Saturday 29 December 2012

Homeland (Season 2)

Courtesy of Wikipedia
Creator: Gideon Raff
Genre: Psychological Thriller, Serial Drama
Rating: B+

I'm still a bit undecided on the second season of Homeland, owing largely to the sheer  unbelievability of a lot of it.  It kind of lost me about mid-way through the season, only to bring me right back into it at the end.  While I like being brought back, I don't like being lost in the first place.

The second season of Homeland switches things up a bit from the first.  At first things are all about getting Carrie (Danes) back into the business of the CIA, while Brody (Lewis) struggles with the duality of his life and identity, as he acts as both a patriotic family man and a covert terrorist.  Then the CIA finds his suicide video and discover what he's up to - and use Carrie to manipulate Brody into acting as a agent for the CIA against Abu Nazir (Negahban).  Through it all, there is the underlying theme of the relationship, or possibility thereof, between Brody and Carrie, and the implications that it has for both her job and his family.

I really didn't buy Brody's conversion back to being a patriotic American.  I don't think that you can have feelings as strongly as he had in the first season - he was prepared to blow up himself in order to kill the Vice President of the United States - only to very quickly switch back to being a patriot again.  As such, the whole plot with Brody really bothered me because I never really thought that he was being straight with us.  This is in a huge contrast to season one, when I spent the a huge chunk of the season unsure of Brody's motivations and allegiance and hoping that it was one way, but suspecting that it was another - this season I was told it was one way, then another, all while getting a bit bored with it.  I think I liked Brody more as a terrorist than as a former terrorist.

I liked what they did with Carrie a lot more.  Her mental instability really is key here, and I think in a lot of ways the relationship with Brody - and the things that Brody kind of gets away with - is dependant on her being mentally unstable.  I think Danes' character here is probably one of my favourite characters on TV right now, which kind of says a lot because I love a lot of TV's characters.  Danes does a great job, even when I'm not buying the actual plot of the show.  In a manner, while the character's believably is aided heavily by her mental instability it is Danes' skill as an actress that makes that instability believable in itself.  Kudos!

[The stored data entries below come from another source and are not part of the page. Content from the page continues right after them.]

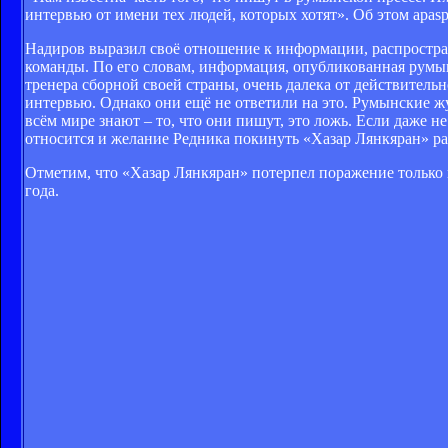
интервью от имени тех людей, которых хотят». Об этом apas
Надиров выразил своё отношение к информации, распростра
команды. По его словам, информация, опубликованная румынс
тренера сборной своей страны, очень далека от действитель
интервью. Однако они ещё не ответили на это. Румынские жу
всём мире знают – то, что они пишут, это ложь. Если даже н
относится и желание Редника покинуть «Хазар Лянкяран» ра
Отметим, что «Хазар Лянкяран» потерпел поражение только 
года.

My favourite part about this season, however, has to be Brody's family, namely his daughter Dana (Saylor).  Her struggles were far more believable and relate-able to me than anything else that was going on here.  There was a point when I almost wished that Homeland was not about the plot to say the USA from a terrorist threat (or multiple terrorist threats) but rather about a family dealing with a father's rise into politics (with or without the whole father-is-a-possible-terrorist aspect of the plot).  There was a lot of greatness and potential for even more greatness within that plot.  Furthermore, I kind of see potential for greatness within Morgan Saylor that I expect to see in her future endeavours.